Segment Start: Data to examine

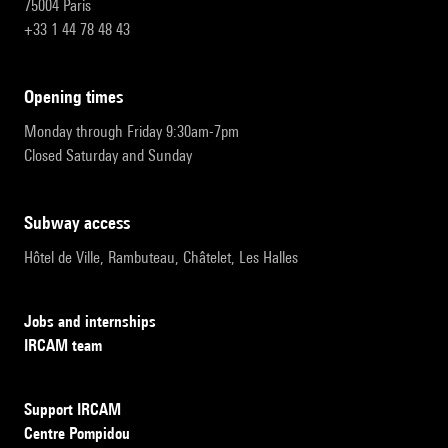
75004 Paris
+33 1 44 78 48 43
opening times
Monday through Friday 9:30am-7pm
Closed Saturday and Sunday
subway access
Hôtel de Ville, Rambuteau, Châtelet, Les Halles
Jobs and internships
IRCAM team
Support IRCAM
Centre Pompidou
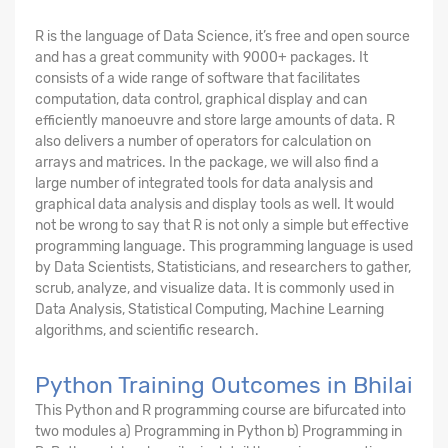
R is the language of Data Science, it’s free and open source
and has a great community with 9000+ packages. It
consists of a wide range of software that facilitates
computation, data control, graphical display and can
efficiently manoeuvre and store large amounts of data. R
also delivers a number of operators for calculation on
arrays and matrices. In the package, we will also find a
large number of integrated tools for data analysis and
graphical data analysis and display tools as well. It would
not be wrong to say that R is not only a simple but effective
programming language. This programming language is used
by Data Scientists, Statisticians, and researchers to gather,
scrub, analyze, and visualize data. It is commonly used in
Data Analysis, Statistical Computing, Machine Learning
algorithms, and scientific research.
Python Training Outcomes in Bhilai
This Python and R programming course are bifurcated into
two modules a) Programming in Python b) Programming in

Segment End: Data to examine
Segment Start: Data to examine

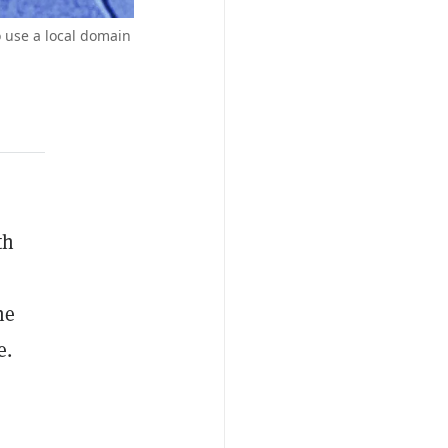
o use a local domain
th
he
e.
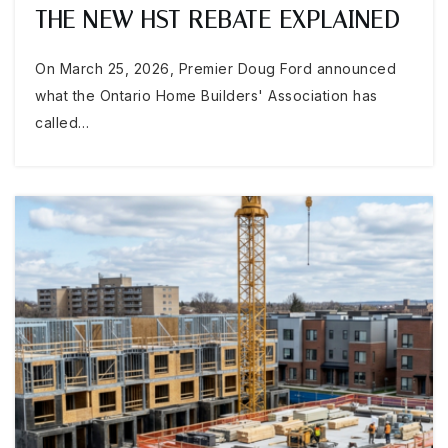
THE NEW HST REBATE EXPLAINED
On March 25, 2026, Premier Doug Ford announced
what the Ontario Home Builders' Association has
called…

Segment End: Data to examine
Segment Start: Data to examine

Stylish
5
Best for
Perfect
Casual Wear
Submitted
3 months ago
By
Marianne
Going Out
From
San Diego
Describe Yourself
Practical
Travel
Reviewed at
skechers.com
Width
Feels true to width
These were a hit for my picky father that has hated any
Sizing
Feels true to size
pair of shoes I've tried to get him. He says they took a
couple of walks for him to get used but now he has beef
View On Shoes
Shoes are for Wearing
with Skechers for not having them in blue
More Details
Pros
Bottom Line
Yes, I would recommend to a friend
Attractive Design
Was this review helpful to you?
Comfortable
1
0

Segment End: Data to examine

Task description: Which lines in the data above contain "that"? Show each one.

Written response:
consists of a wide range of software that facilitates
not be wrong to say that R is not only a simple but effective
These were a hit for my picky father that has hated any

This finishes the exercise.